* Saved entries
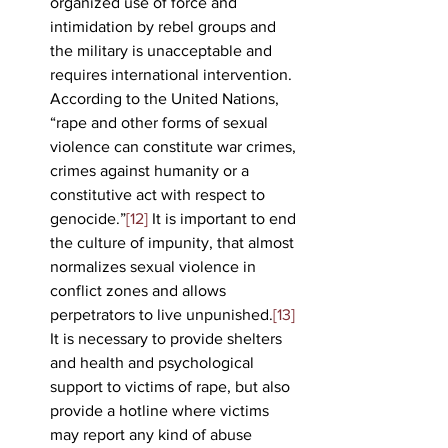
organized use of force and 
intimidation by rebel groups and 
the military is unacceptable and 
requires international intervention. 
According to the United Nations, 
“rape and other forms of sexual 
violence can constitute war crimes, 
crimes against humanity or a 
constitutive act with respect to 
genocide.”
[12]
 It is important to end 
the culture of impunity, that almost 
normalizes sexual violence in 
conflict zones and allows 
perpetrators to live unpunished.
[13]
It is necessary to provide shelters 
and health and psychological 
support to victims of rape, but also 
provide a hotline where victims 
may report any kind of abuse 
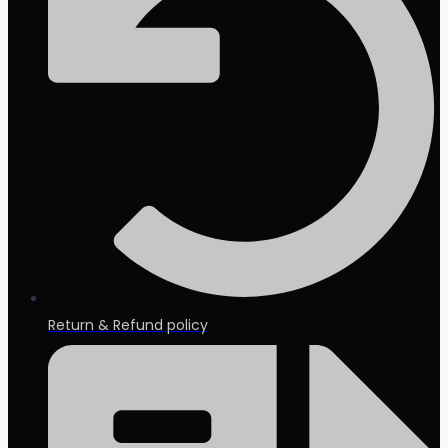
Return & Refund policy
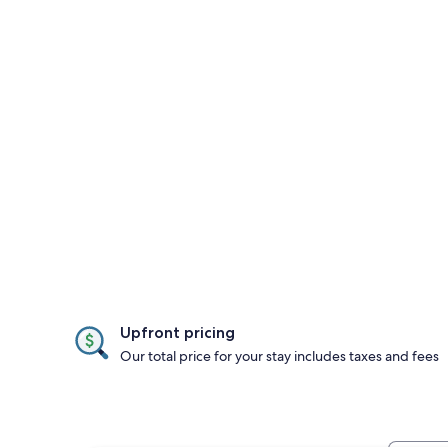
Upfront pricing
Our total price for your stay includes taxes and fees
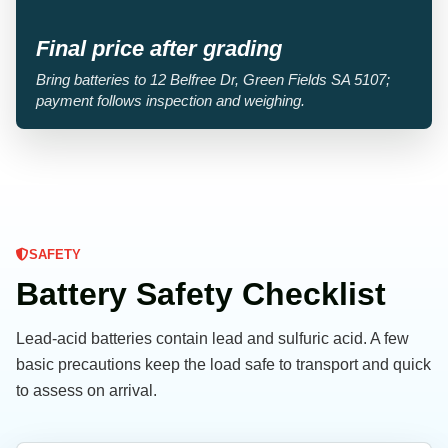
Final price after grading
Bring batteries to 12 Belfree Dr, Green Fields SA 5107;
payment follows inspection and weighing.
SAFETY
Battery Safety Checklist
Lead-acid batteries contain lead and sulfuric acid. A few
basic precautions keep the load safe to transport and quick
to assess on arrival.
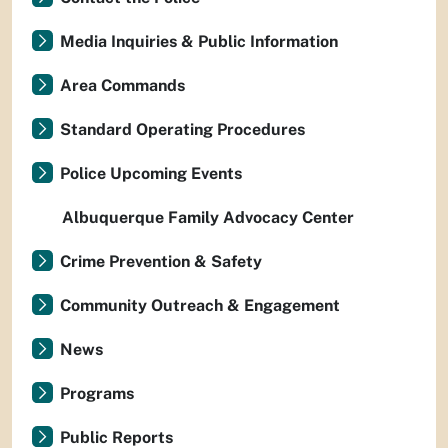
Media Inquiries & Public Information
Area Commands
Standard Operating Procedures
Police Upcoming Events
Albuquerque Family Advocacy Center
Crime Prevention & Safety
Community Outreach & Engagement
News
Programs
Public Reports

* GOAL OF THE EXERCISE
Reproduce every record exactly; images stay out.

* ANSWER SPACE
organized use of force and 
intimidation by rebel groups and 
the military is unacceptable and 
requires international intervention. 
According to the United Nations, 
“rape and other forms of sexual 
violence can constitute war crimes, 
crimes against humanity or a 
constitutive act with respect to 
genocide.”
[12]
 It is important to end 
the culture of impunity, that almost 
normalizes sexual violence in 
conflict zones and allows 
perpetrators to live unpunished.
[13]
It is necessary to provide shelters 
and health and psychological 
support to victims of rape, but also 
provide a hotline where victims 
may report any kind of abuse 
Return & Refund policy
Upfront pricing
Our total price for your stay includes taxes and fees
Final price after grading
Bring batteries to 12 Belfree Dr, Green Fields SA 5107;
payment follows inspection and weighing.
SAFETY
Battery Safety Checklist
Lead-acid batteries contain lead and sulfuric acid. A few
basic precautions keep the load safe to transport and quick
to assess on arrival.
Media Inquiries & Public Information
Area Commands
Standard Operating Procedures
Police Upcoming Events
Albuquerque Family Advocacy Center
Crime Prevention & Safety
Community Outreach & Engagement
News
Programs
Public Reports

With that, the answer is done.